Figure 9—figure supplement 1.. The lateral-medial distribution of cell death upon angular loading.

(A–B) Quantification of PI-positive chondrocytes in relation to the lateral-medial direction of the growth plate of tibia loaded vertically with (A) and without (B) an SOC (see Figure 4A for details). (C–F) Quantification of TUNEL-positive chondrocytes in relation to the lateral-medial direction of the growth plate of the tibia with (C–D) and without (E–F) a SOC subjected to angular (C, E) and vertical (D, F) loading. (G–J) Quantification of the distribution of YAP-positive chondrocytes in relation to the lateral-medial direction within the resting and proliferative and hypertrophic zones of the growth plate of angularly (G, I) and vertically (H, J) loaded tibia with (G–H) and without (I–J) an SOC. Only nuclearized active YAP as demonstrated in k-l was quantified. The red and green arrows indicate the direction of loading (see the legend in Figure 4a for more details). Data are means ± SD, one-way ANOVA. **, p<0.001 and ***, p<0.0001. In (A–J), n = 3. ns, not significant. The black and white asterisks indicate p-values for the resting and proliferative and hypertrophic zones, respectively. (K–L) Immunostaining of active (nuclear) and inactive YAP in mouse (K) and rat (L) chondrocytes. (M) Hydrostatic compressive stress on epiphyseal plates from FEA modeling with physiological loading level. The small arrows indicate the direction of loading and the two-headed curved arrows indicate areas for comparison.

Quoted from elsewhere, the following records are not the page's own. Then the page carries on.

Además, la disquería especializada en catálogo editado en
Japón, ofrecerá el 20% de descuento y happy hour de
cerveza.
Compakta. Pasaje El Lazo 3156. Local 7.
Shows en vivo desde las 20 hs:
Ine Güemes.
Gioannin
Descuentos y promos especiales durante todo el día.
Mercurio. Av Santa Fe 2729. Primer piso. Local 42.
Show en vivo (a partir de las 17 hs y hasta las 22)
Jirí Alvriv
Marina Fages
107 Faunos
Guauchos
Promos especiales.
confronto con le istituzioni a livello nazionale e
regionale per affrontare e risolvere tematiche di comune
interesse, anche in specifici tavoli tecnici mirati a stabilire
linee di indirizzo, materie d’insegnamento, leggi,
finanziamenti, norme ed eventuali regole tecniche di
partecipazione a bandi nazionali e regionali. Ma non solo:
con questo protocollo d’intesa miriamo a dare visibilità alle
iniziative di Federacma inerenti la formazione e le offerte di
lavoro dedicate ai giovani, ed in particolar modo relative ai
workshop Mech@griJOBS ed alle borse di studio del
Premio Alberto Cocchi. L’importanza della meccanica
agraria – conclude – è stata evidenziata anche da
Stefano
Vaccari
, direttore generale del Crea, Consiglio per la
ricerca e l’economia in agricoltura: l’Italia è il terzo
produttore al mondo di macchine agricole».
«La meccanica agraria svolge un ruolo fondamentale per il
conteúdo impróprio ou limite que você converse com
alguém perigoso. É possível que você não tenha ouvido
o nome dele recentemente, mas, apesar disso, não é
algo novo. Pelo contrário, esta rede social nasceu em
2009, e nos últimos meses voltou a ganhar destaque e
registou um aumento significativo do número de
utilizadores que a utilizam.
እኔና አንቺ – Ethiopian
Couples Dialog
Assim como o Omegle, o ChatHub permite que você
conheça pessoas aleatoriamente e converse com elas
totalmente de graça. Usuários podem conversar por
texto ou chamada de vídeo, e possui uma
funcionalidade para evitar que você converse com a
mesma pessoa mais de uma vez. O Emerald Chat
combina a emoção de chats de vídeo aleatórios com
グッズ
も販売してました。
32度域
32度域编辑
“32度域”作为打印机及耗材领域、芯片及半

Figure 10.. Unloading of the hindlimbs in growing rats by either sciatic nerve resection or by tape restriction.

Sciatic nerve resection (A–E) or leg restriction with a kinesiology tape (F–J) was done at 10 days of age and both hindlimbs (manipulated and intact) were analyzed at day 23. For (A–E) sham-operated littermates were used as a control (only right hindlimb was utilized), whereas for (F–J) unmanipulated littermates were used as a control (only right hindlimb was utilized). (A–C, F–H) Representative Safranin O and Fast Green stained images of the knee joint. Black dash lines outline the SOC and solid lines outline the epiphysis area in A and F. Quantification of SOC size (normalized to total epiphysis size) (D, I) and bone mass (within the primary spongiosa region) (E, J). Bars are means ±95% confidential interval and every dot represent an individual animal, two-tailed Student’s t-test. ns, not significant.

Figure 10—figure supplement 1.. Footprint analysis revealed a clear difference between the right hindlimb of the sciatic nerve-resected and the sham-operated rats.

Figure 10—figure supplement 2.. Cartilage calcification but absence of the SOC formation in the newt growing on land.

(A) Alcian blue and von Kossa staining of the humerus of the newt (Notophthalmus viridescens) revealed calcified chondrocytes at the post metamorphosis transient land stage. (B–C) TUNEL (B) and DNA replication licensing factor MCM2 (C) staining of the same salamander species revealed no notiecable differences in apoptotic and proliferating chondrocytes at the three developmental stages.